## What needs to be done
Your reply should consist of the entries, copied exactly and stripped of images.

━━━━

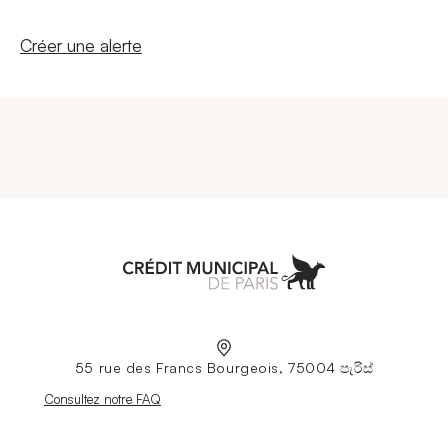
Nouvelle fenêtre
Créer une alerte
Aller à l'accueil
55 rue des Francs Bourgeois, 75004 පැරිස්
Nouvelle fenêtre
Consultez notre FAQ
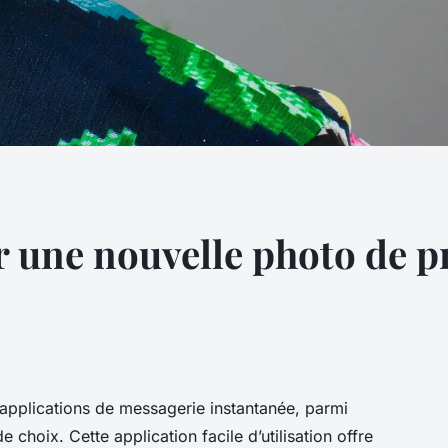
une nouvelle photo de pr
s applications de messagerie instantanée, parmi
choix. Cette application facile d’utilisation offre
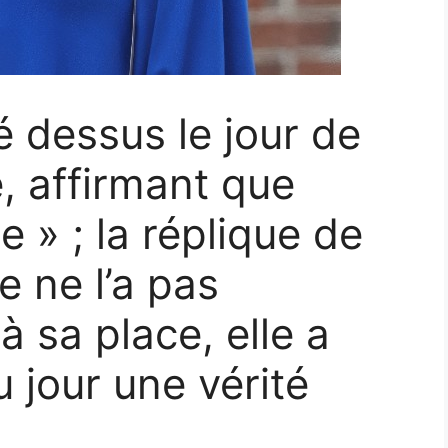
é dessus le jour de
, affirmant que
lle » ; la réplique de
e ne l’a pas
 sa place, elle a
 jour une vérité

━━━━

## Problem solution
Nouvelle fenêtre
Créer une alerte
Aller à l'accueil
55 rue des Francs Bourgeois, 75004 පැරිස්
Nouvelle fenêtre
Consultez notre FAQ
une nouvelle photo de pr
s applications de messagerie instantanée, parmi
choix. Cette application facile d’utilisation offre
é dessus le jour de
, affirmant que
lle » ; la réplique de
e ne l’a pas
 sa place, elle a
 jour une vérité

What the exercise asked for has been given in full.